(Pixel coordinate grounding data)
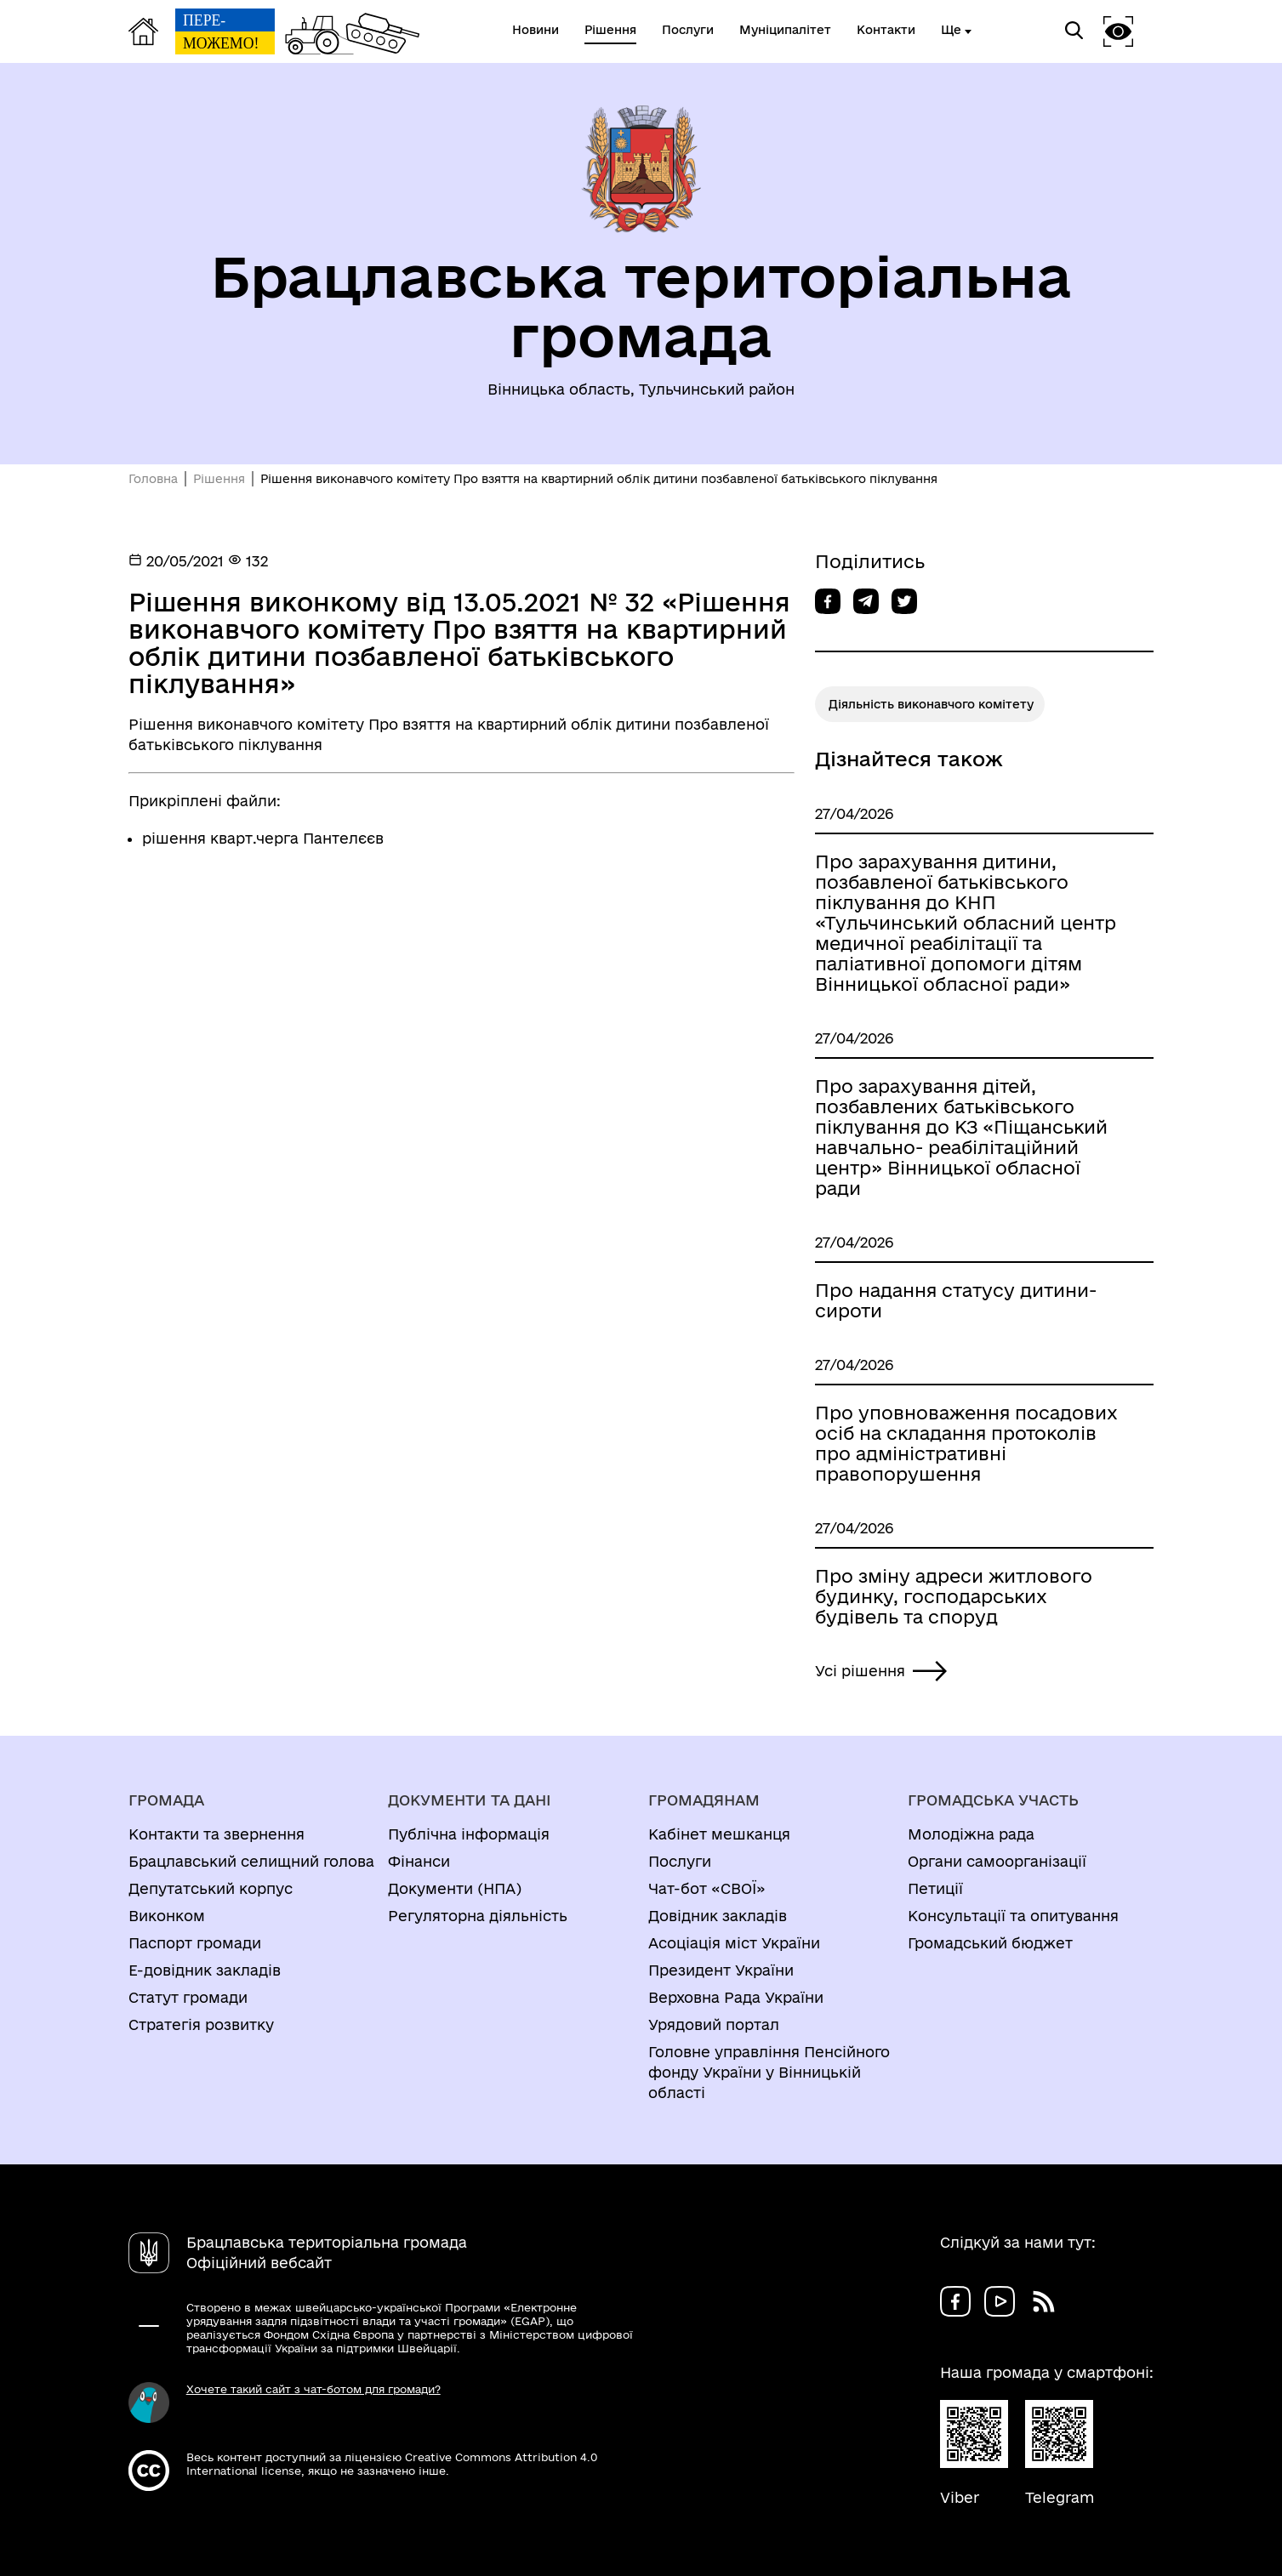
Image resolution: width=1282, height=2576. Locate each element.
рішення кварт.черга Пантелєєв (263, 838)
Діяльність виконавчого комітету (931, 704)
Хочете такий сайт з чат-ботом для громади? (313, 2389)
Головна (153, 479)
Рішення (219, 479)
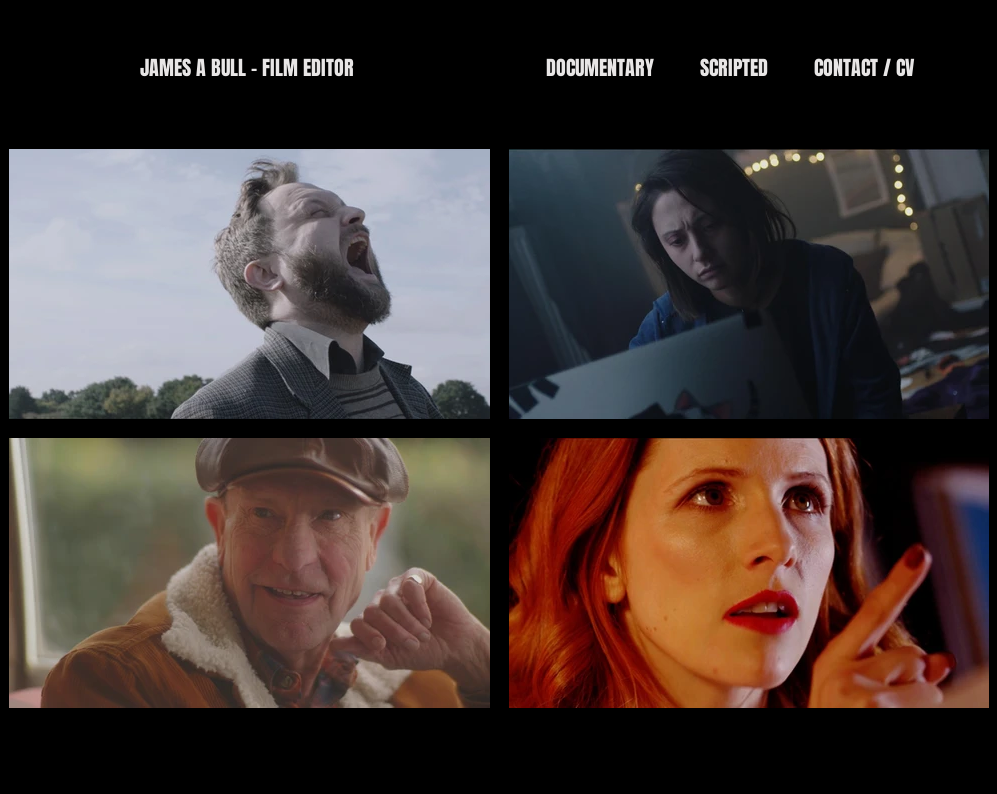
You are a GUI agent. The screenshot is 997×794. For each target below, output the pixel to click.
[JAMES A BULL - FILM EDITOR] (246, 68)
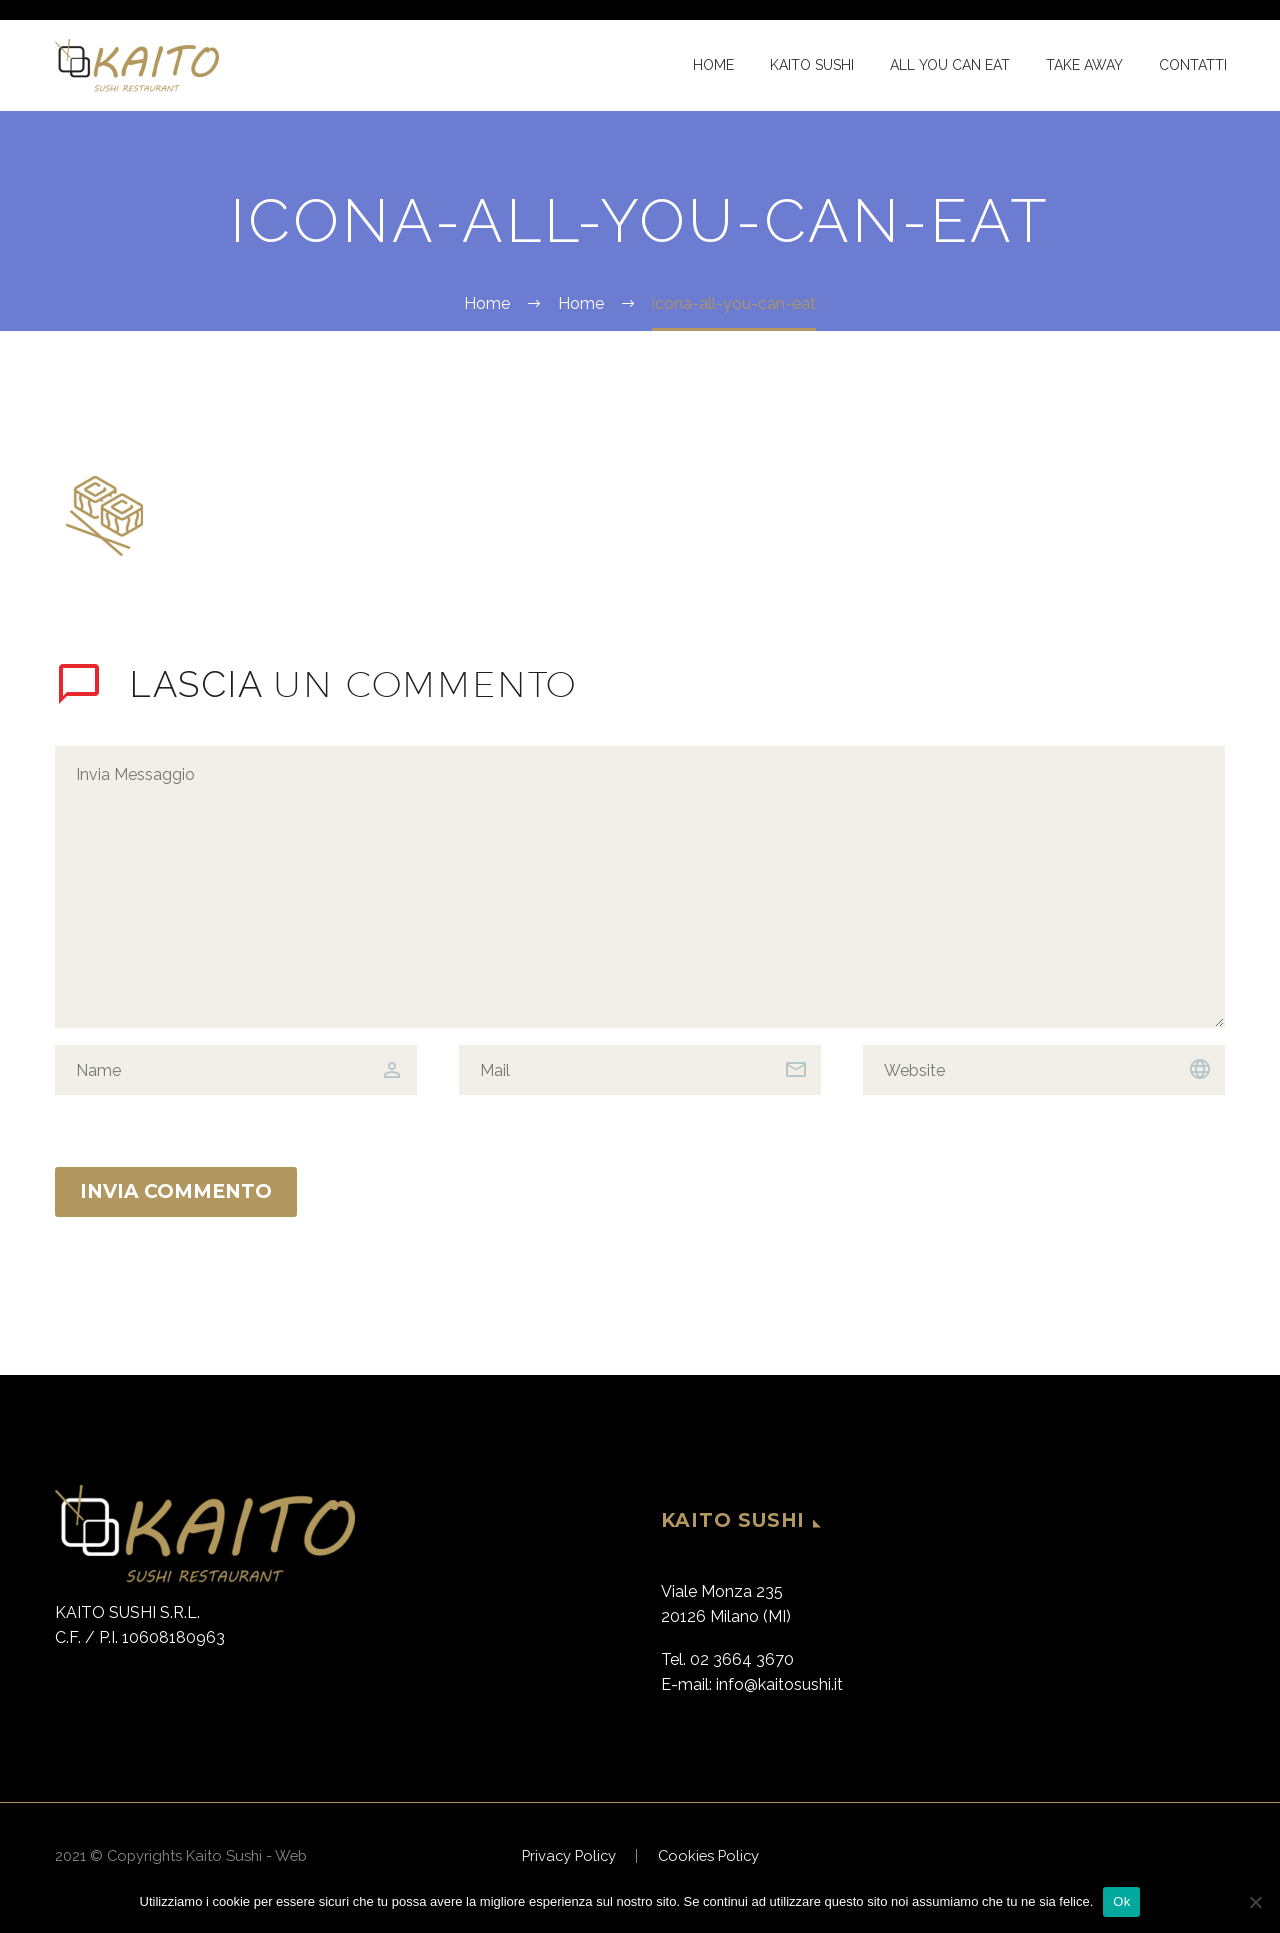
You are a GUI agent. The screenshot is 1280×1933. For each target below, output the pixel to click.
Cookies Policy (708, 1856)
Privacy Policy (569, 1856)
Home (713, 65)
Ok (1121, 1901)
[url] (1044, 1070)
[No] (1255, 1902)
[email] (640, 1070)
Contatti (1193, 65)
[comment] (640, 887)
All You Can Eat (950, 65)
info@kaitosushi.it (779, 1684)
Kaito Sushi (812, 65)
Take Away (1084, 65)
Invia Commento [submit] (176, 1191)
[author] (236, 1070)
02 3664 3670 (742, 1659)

- [ABOUT THIS TASK]
Look over the data above and show each line that contains "screenshot".

- [SOLVED PROBLEM]
You are a GUI agent. The screenshot is 997×794. For each target below, output the pixel to click.
You are a GUI agent. The screenshot is 1280×1933. For each target below, output the pixel to click.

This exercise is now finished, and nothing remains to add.